I'm mostly familiar with gitlab, what does github provide for free above and beyond that? I like that I can run my gitlab pipeline on my machines and sync to a free gitlab instance. I like that I don't read about security vulnerabilities in gitlab pipelines nearly as often as github actions. I like gitlab issues as they are fairly minimal.

fariszr · 3 years ago

GitHub registry, GitHub actions and GitHub Codespaces are unlimited for public repos, in addition to all enterprise features.

That's without talking about nice to have features like GitHub Sponsors, the for you tab, the (arguably) more popular UI layout, It's simply a better platform for Open source projects

rascul · 3 years ago

> gitlab doesn't even compare in free features.

What features is GitLab missing? I don't know, I'm curious.

fariszr · 3 years ago

Unlimited package registry, unlimited Action run time, premium features unlocked and more. Also, the free tier on GitHub gives more for private repos too!, unlimited orgs, 2000 Ci minutes etc. It's just plain better, and It's because Microsoft can afford to play the long game, GitLab can't anymore.

muyuu · 3 years ago

I believe he just wants to do his bit by removing his activity from github towards lowering their dominance numbers in the space. I don't think he intends to stop those LLM code models.

lofaszvanitt · 3 years ago

This whole open source thing is the biggest farce on planet Earth. Someone with a good knowledge about geeks and their behaviour concocted up this open source bullshit. So now talented people give their skill to the "whole" and they have to beg for contributions and donations to get by. And other geeks (not suits with ties) finance the ones they sympathise with. It's ridiculous.

And faceless entities use their hard work for who knows what, but mostly to fatten up their already oversized corp and give back NOTHING.

And people, seemingly without common sense suck up to companies that rob them, and even disseminate their shiny new "free" tools.

This would be a Hugo-Nebula award winner novel if it wouldn't be reality.

azangru · 3 years ago

This is such a misrepresentation of the open-source landscape.
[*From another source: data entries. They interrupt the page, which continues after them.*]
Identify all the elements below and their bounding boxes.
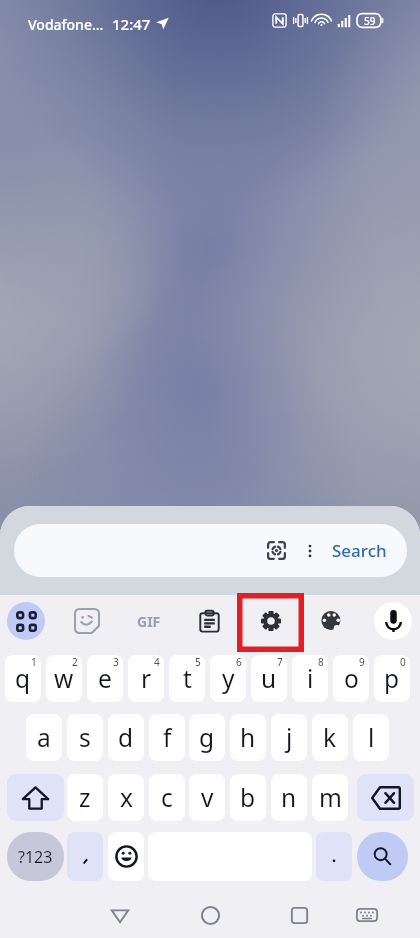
button[interactable]: v [189,774,225,821]
button[interactable]: q [5,655,41,702]
staticText: t [183,662,192,695]
button[interactable]: i [292,655,328,702]
staticText: p [384,662,400,695]
staticText: v [201,781,214,814]
button[interactable]: Lens [14,524,407,577]
staticText: ?123 [18,846,53,868]
other: More options [303,544,317,558]
button[interactable]: n [271,774,307,821]
staticText: 4 [154,655,160,669]
staticText: s [79,721,91,754]
staticText: 6 [236,655,242,669]
staticText: 2 [72,655,78,669]
staticText: Vodafone… [28,15,104,34]
button[interactable]: b [230,774,266,821]
button[interactable]: d [108,714,144,761]
staticText: m [319,781,342,814]
button[interactable]: Apps [7,602,45,640]
staticText: 12:47 [112,14,151,34]
staticText: h [240,721,256,754]
button[interactable]: t [169,655,205,702]
staticText: 8 [318,655,324,669]
staticText: x [120,781,133,814]
button[interactable]: g [189,714,225,761]
button[interactable]: ?123 [7,832,64,881]
staticText: l [368,721,375,754]
staticText: 1 [31,655,37,669]
button[interactable]: Settings [252,602,290,640]
staticText: 9 [359,655,365,669]
staticText: GIF [137,612,161,631]
staticText: q [15,662,31,695]
staticText: Search [332,539,387,562]
button[interactable]: Backspace [357,774,414,821]
button[interactable]: Search [357,832,408,881]
button[interactable]: e [87,655,123,702]
button[interactable]: h [230,714,266,761]
button[interactable]: m [312,774,348,821]
button[interactable]: u [251,655,287,702]
staticText: 7 [277,655,283,669]
button[interactable]: s [67,714,103,761]
staticText: c [161,781,173,814]
button[interactable]: c [149,774,185,821]
button[interactable]: GIF [130,602,168,640]
button[interactable]: j [271,714,307,761]
staticText: i [307,662,314,695]
button[interactable]: k [312,714,348,761]
button[interactable]: Period [316,832,352,881]
staticText: 5 [195,655,201,669]
staticText: y [222,662,235,695]
staticText: b [240,781,256,814]
button[interactable]: Emoji [108,832,144,881]
button[interactable]: Stickers [68,602,106,640]
staticText: 59 [364,14,376,28]
button[interactable]: Back [100,895,140,935]
staticText: z [79,781,91,814]
other: Lens [267,541,286,560]
button[interactable]: Theme [312,602,350,640]
staticText: r [141,662,152,695]
button[interactable]: Comma [67,832,103,881]
button[interactable]: w [46,655,82,702]
button[interactable]: r [128,655,164,702]
button[interactable]: o [333,655,369,702]
button[interactable]: y [210,655,246,702]
button[interactable]: Voice input [374,602,412,640]
staticText: g [199,721,215,754]
staticText: a [37,721,51,754]
button[interactable]: f [149,714,185,761]
button[interactable]: Home [190,895,230,935]
staticText: d [118,721,134,754]
button[interactable]: p [374,655,410,702]
staticText: f [163,721,172,754]
button[interactable]: z [67,774,103,821]
button[interactable]: Switch keyboard [347,895,387,935]
staticText: k [323,721,337,754]
staticText: o [344,662,359,695]
staticText: 0 [400,655,406,669]
staticText: e [98,662,112,695]
staticText: n [281,781,297,814]
staticText: 3 [113,655,119,669]
button[interactable]: Recents [279,895,319,935]
button[interactable]: x [108,774,144,821]
staticText: j [286,721,293,754]
button[interactable]: Shift [7,774,64,821]
button[interactable]: a [26,714,62,761]
button[interactable]: Clipboard [190,602,228,640]
button[interactable]: l [353,714,389,761]
staticText: w [54,662,74,695]
staticText: u [261,662,277,695]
Yes, there are people working on open-source projects who beg for donations; but there also are open-source projects maintained by full-time employees (Eleventy, paid by Netlify; React, paid by Facebook; Angular, paid by Google; Next.js, paid by Vercel; Linux, paid by various companies; etc.). If a person thinks that his efforts will be better compensated elsewhere, he can always start looking for a paid job.

lelanthran · 3 years ago

> So now talented people give their skill to the "whole" and they have to beg for contributions and donations to get by. And other geeks (not suits with ties) finance the ones they sympathise with. It's ridiculous.

Is it? I can't think of a single professional dev making money right now that isn't making money because they did not have to reinvent the entire tech stack that they are skilled in.

If there was no open source, we'd all be making a lot less, and the state of tech would be far far smaller than it is right now.

KronisLV · 3 years ago

While this is a pretty harsh take, I can't help but to feel that articles like "Software below the poverty line" support at least aspects of it: https://staltz.com/software-below-the-poverty-line.html

nemo44x · 3 years ago

I don’t think open source per-se but certainly permissive licenses like Apache were a mistake. They’ve just allowed business to either get free things to make a profit while contributing nothing back or to literally create a business by selling the Apache licensed programs in the cloud.

elric · 3 years ago

Yikes. You sound very bitter. Is there a story behind that bitterness?

There's a wide variety of people in the open source community at large. And a wide variety of motivations for contributing. I for one am happy that open source software is a thing. It's been a net good for mankind. Sure, there are abuses, and I'm sure many things could be improved. But I'm glad it's there all the same.

specialist · 3 years ago

Yup.

FWIW, I keep thinking about some kind of dual licensing, FOSS and something-something-royalties. (Sorry, IANAL, so haven't gotten any further.)